DISINFO: Der Start der EU-Mission in Armenien ist ein antirussischer Schritt.
SUMMARY
Die Lancierung der EU-Mission in Armenien ist ein Versuch Brüssels, im postsowjetischen Raum Fuß zu fassen, indem es die Rolle eines "Vermittlers" spielt und die Ergebnisse nutzt, die mit der Vermittlung Russlands in der armenisch-aserbaidschanischen Normalisierung erzielt wurden.

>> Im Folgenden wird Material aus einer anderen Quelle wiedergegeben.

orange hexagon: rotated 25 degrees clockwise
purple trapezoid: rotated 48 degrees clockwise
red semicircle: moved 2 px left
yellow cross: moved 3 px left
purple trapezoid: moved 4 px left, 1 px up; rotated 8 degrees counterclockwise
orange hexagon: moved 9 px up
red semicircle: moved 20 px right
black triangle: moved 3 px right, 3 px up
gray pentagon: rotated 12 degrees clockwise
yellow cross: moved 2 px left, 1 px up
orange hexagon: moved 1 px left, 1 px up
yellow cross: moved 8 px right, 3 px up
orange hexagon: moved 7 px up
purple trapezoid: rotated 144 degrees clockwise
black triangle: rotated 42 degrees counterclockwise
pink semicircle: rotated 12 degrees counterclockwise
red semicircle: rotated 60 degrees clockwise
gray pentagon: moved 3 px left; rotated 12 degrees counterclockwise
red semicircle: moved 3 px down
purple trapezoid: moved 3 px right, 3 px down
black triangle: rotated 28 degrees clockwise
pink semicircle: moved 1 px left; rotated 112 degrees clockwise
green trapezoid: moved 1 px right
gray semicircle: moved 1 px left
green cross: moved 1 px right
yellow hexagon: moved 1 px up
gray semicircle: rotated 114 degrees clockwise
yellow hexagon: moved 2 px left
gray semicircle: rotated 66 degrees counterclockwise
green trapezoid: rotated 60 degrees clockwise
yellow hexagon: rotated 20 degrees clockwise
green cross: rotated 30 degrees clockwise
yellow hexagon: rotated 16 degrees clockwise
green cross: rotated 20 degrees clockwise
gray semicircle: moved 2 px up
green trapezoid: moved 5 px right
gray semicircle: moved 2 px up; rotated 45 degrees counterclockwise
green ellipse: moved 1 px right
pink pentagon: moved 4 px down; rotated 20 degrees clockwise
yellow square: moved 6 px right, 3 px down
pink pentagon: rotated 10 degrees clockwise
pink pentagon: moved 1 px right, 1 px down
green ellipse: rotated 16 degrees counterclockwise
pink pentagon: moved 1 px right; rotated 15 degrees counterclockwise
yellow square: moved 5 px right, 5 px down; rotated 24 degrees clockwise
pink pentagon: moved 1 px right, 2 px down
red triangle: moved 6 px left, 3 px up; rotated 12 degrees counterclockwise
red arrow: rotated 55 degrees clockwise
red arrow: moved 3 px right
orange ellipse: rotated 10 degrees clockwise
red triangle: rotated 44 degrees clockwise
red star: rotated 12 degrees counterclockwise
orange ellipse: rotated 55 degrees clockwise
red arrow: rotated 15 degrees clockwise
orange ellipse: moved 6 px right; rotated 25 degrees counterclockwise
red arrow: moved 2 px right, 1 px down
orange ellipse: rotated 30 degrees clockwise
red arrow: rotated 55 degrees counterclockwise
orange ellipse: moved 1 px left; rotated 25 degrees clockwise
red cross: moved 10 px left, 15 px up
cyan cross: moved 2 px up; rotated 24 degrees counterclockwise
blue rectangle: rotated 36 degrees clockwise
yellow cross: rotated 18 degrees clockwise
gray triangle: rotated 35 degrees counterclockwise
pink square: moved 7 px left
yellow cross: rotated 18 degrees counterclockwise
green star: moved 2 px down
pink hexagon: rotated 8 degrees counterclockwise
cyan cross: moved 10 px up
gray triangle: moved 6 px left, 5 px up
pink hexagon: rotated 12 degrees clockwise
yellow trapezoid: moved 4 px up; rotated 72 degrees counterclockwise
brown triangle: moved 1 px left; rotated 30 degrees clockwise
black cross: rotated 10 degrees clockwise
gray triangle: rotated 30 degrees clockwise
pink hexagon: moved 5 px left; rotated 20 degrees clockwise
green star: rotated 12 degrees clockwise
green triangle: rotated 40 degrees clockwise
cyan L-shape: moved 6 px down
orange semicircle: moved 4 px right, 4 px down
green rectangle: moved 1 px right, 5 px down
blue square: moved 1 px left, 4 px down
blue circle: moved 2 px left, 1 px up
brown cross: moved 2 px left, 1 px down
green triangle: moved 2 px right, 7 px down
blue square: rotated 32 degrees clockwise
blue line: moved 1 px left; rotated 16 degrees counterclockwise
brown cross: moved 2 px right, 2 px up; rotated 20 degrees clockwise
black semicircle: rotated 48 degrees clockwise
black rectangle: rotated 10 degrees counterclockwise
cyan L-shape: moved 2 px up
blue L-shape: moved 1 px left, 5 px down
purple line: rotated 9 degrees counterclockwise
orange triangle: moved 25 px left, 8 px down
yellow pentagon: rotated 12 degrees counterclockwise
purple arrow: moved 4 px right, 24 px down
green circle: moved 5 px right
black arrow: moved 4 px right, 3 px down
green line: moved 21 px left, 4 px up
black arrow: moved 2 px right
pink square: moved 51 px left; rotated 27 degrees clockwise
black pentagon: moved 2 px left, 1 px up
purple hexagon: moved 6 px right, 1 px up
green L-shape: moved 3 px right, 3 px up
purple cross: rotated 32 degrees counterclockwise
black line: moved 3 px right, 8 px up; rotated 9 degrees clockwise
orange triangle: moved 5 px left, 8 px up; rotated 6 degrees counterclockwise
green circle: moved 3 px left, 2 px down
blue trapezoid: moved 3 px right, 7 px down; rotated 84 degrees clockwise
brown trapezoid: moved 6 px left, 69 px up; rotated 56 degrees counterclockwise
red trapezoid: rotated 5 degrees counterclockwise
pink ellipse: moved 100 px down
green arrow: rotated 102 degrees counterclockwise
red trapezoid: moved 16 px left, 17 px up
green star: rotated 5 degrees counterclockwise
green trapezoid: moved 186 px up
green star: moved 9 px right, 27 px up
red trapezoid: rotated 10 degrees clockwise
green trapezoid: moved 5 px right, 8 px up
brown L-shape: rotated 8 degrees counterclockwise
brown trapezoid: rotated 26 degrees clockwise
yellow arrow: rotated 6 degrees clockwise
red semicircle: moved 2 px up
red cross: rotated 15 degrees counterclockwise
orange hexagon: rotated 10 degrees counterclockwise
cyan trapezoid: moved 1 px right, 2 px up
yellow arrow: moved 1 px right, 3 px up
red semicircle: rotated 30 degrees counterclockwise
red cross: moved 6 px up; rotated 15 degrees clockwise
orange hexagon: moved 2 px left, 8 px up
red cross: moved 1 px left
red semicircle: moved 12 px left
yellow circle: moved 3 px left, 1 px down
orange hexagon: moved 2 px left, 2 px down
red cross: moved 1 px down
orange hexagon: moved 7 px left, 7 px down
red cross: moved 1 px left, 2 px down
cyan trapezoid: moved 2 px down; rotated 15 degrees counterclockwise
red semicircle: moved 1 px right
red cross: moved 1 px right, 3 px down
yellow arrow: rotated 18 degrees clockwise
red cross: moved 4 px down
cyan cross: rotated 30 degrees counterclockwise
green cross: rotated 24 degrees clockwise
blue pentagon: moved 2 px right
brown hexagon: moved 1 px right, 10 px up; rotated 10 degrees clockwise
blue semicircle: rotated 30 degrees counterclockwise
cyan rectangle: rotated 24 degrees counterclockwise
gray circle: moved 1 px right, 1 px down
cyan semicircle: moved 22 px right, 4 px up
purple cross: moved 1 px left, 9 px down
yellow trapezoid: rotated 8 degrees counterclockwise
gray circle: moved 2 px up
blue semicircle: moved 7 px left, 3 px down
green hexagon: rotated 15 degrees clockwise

Hier gibt es auch eine erhebliche antirussische Komponente – das Bestreben, seine historische Rolle als Garant der Sicherheit zu neutralisieren.
RESPONSE
Pro-Kremlin Desinformationsnarrativ über Russland als das ultimative Ziel internationaler Ereignisse, beschuldigt den Westen, eine anti-russische Agenda im Kaukasus und in den GUS-Ländern. Der Artikel bekräftigt die Behauptung, dass der Kaukasus ausschließlich innerhalb von Russlands geopolitischem Einflussbereich liegt, und versucht, die kürzlich angekündigte EU-Mission in Armenien (EUMA) zu diskreditieren.
Die Behauptung versucht, Russlands schwächende Position in der Region zu antizipieren.
Im Gegensatz zu dieser Behauptung hat die EU ein starkes Interesse an einem politisch stabilen und wirtschaftlich prosperierenden Südkaukasus, aber der regionale Kontext ist nicht einfach. Die EU äußert weiterhin ihre Unterstützung für Bemühungen zur Förderung des Friedens im Südkaukasus, unter anderem durch den EU-Sonderbeauftragten für den Südkaukasus und die Krise in Georgien. Um vorsichtig eine Basis für Vertrauensbildung und Dialog in der frischen Nachkriegsumgebung zu schaffen, hat die EU eine Reihe von Programmen (EU4Peace, EU4Dialogue, EU4Culture) ins Leben gerufen.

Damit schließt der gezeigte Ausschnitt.